Neden su gibi, bir su yazısı yazılmasın ki? Soruldu ya bi kere. Su küçüğün diye, söz bana düştü yani. Yine de bu yazıyı yazıncaya kadar su kestim. Yazı ve su ilişkisini sulandırmadan anlatacağım diye su içinde kaldım.
Çizim benim için, susuz kalmış yüreğime saplanıp çıkan bir sancı ise, yazım geldi mi gitmek bilmeyen bir karın ağrısıdır. Yine de yazı çizi birlikteliği su götürmezdir. Aralarından su sızmaz.
Sular bulanmayınca durulmaz derler, ama saman altından su yürütenler de çizgi karşısında sudan çıkmış balığa dönerler doğrusu. Karikatürü çizilenlerin başlarından aşağı kaynar sular dökülmüş gibi olur, olur mu, olur... O çizimi izleyenlerin ise içlerine serin sular serpilir. Bu konuda da doğrusu, kimse öyle bir çizimin eline su dökemez.
Aslında sular baştan bulanır, o nedenle değirmenin suyunun nereden geldiğine bakıp, suyu baştan tutmakta her zaman yarar vardır.
Çizgilere bakarken onun suyuna gitmek, ama su koy vermemek gerekir. Su katılmamış gerçeği yakalamak istiyorsanız eğer, suyu görmeden paçaları sıvamamalısınız, yoksa beklentiniz suya düşer ve elinizde suyunun suyu kalır.
Suya sabuna dokunmayan, havadan sudan söz eden bir çizim, sade suya tirit gibi bir şey olur. Çok vardır böylesi. Ammaa, ille de bir konunun suyunu çıkarmaya da hiç mi hiç gerek yoktur. Çünkü suyu çıkmış bir konuya takılı kalmak, havanda su dövmekle eş anlamlıdır.
Öte yandan sudan bir çizimi sulandırmaya kalkışmak ise pişmiş aşa su katmak değil de nedir? Ha suya çizgi çizmişsiniz, ha sudan nedenlerle bir başkası, sonuç sudan ucuz olacaktır.
Su testisi su yolunda kırılır diye, suyu getireni de testiyi kıranı da bir saymaya kalkışmanın, işe yarar bir düşünce olduğu su götürür. Suları tersine akıtmak olanaksızdır çünkü.
Öte yandan karikatürünüz çizildi diye, kimse sizi bir kaşık suda boğmaya çalışmıyordur, ürkmeyin, kızmayın, onun için bir bardak suda fırtına koparmanıza ne gerek var ki. Yok, bir karış suda boğulmaktan bu kadar korkuyorsanız, siz de o zaman denize filân girmeseydiniz.

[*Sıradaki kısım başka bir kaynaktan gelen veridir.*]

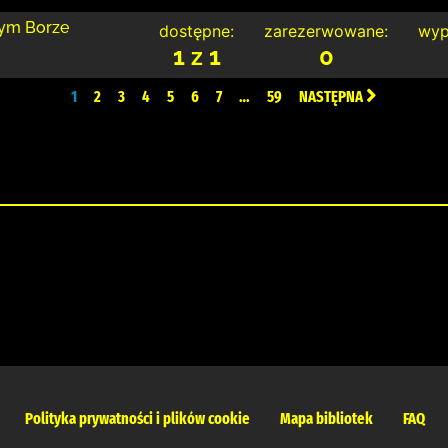
nym Borze
dostępne:
zarezerwowane:
wyp
1 z 1
0
1
2
3
4
5
6
7
…
59
NASTĘPNA
Polityka prywatności i plików cookie
Mapa bibliotek
FAQ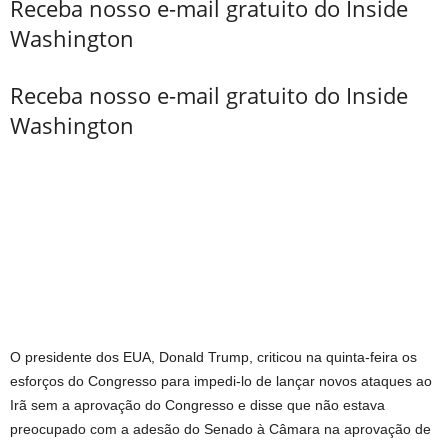
Receba nosso e-mail gratuito do Inside
Washington
Receba nosso e-mail gratuito do Inside
Washington
O presidente dos EUA, Donald Trump, criticou na quinta-feira os
esforços do Congresso para impedi-lo de lançar novos ataques ao
Irã sem a aprovação do Congresso e disse que não estava
preocupado com a adesão do Senado à Câmara na aprovação de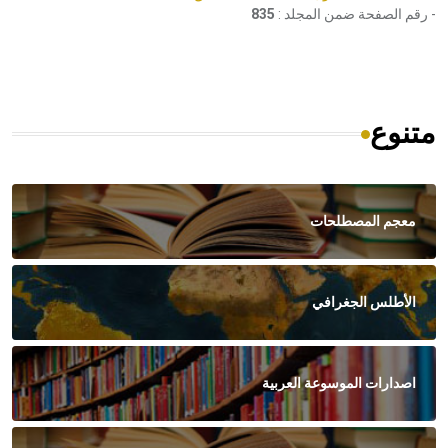
- رقم الصفحة ضمن المجلد :
835
متنوع
معجم المصطلحات
الأطلس الجغرافي
اصدارات الموسوعة العربية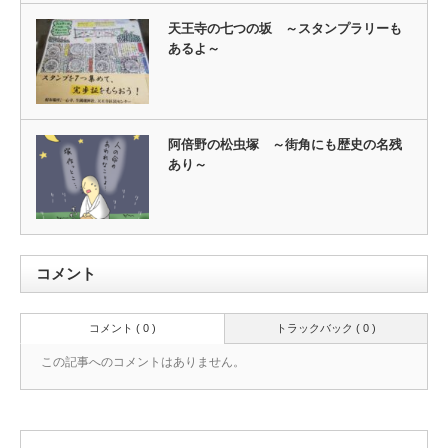
天王寺の七つの坂 ～スタンプラリーも
あるよ～
阿倍野の松虫塚 ～街角にも歴史の名残
あり～
コメント
コメント ( 0 )
トラックバック ( 0 )
この記事へのコメントはありません。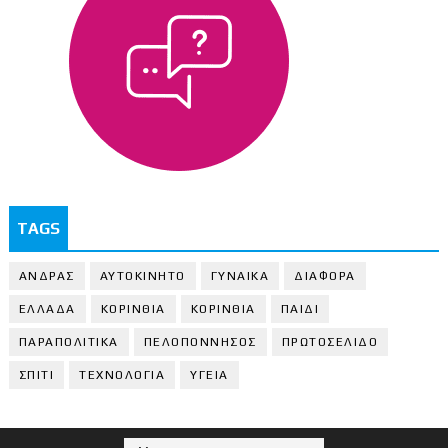
TAGS
ΑΝΔΡΑΣ
ΑΥΤΟΚΙΝΗΤΟ
ΓΥΝΑΙΚΑ
ΔΙΑΦΟΡΑ
ΕΛΛΑΔΑ
ΚΟΡΙΝΘΙΑ
ΚΟΡΙΝΘΙA
ΠΑΙΔΙ
ΠΑΡΑΠΟΛΙΤΙΚΑ
ΠΕΛΟΠΟΝΝΗΣΟΣ
ΠΡΩΤΟΣΕΛΙΔΟ
ΣΠΙΤΙ
ΤΕΧΝΟΛΟΓΙΑ
ΥΓΕΙΑ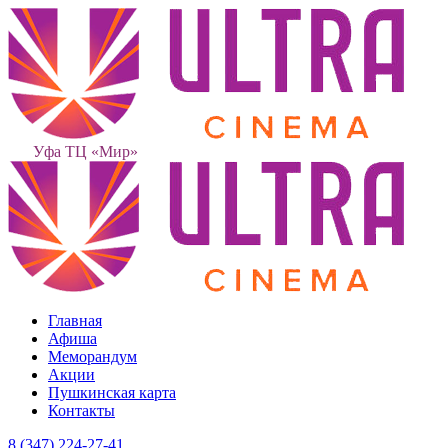
Уфа ТЦ «Мир»
Главная
Афиша
Меморандум
Акции
Пушкинская карта
Контакты
8 (347) 224-27-41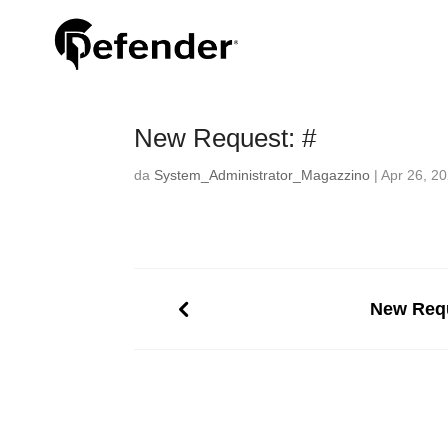
New Request: #
da
System_Administrator_Magazzino
|
Apr 26, 2
New Requ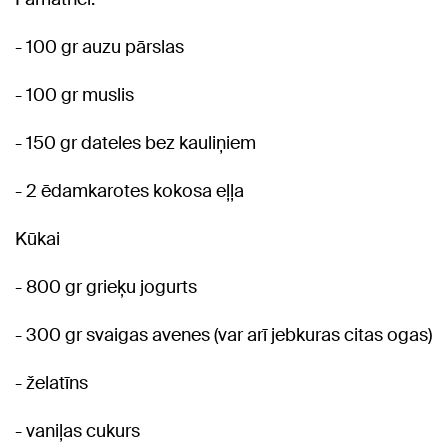
- 100 gr auzu pārslas
- 100 gr muslis
- 150 gr dateles bez kauliņiem
- 2 ēdamkarotes kokosa eļļa
Kūkai
- 800 gr grieķu jogurts
- 300 gr svaigas avenes (var arī jebkuras citas ogas)
- želatīns
- vaniļas cukurs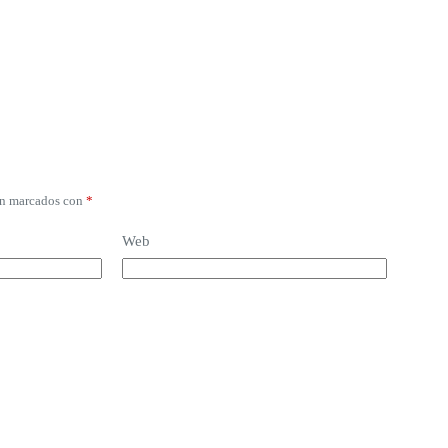
án marcados con
*
Web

Yine de içiniz rahat etsin diye söylüyorum, su uyur düşman uyumaz özdeyişini su gibi ezberleyin ve su gibi yineleyin kendi kendinize. Unutmayın ki, su içene yılan bile dokunmuyor.
Ama ne çizimler de vardır ki, sizi suya götürür de susuz getirir. Yine de bu durum, eşek sudan gelinceye kadar önüne geleni bi güzel ıslatmaya değmez.
Akan su kir tutmaz. İyi de sular kesildiğinde ilk gelen suya ne demeli? "Bana bir yudum su ver, çok uzak yoldan geldim" diye marşlar söylenirdi ya bir zamanlar, o günlerden bu yana köprünün altından çok sular aktı. Elini sıcak sudan çıkarıp soğuk suya sokmayanlar çoğaldı.
Pınardan çeşmeye sonra musluğa derken pet şişelere gelindi. Sonra sular bitti şişeler kaldı. Onları da suya attılar gitti. Su içinde kalsanız da terden, taşıma suyla bu değirmeni döndürmek zorundasınız artık.
Su akar deli bakar, denilen güzel günler uzaklarda kaldı. İnsanlar akıllandı, sular akmaz oldu.
Neden su gibi akan bir su yazısı yazılmasın ki? İşte yazıldı bile…
Bunca sudan demeç ve gözyaşı ile ıslatılmış bir çevrede, size de sudan bir yazı okuttum ya…
Okumayı bitirdiyseniz, yazarına da ağıza alınmadık bir şey söylediyseniz, ağız boşluğunu çalkalamak için üstüne bir bardak soğuk su için, afiyet olsun!..
Su gibi aziz olun. Su getirenleriniz çok olsun.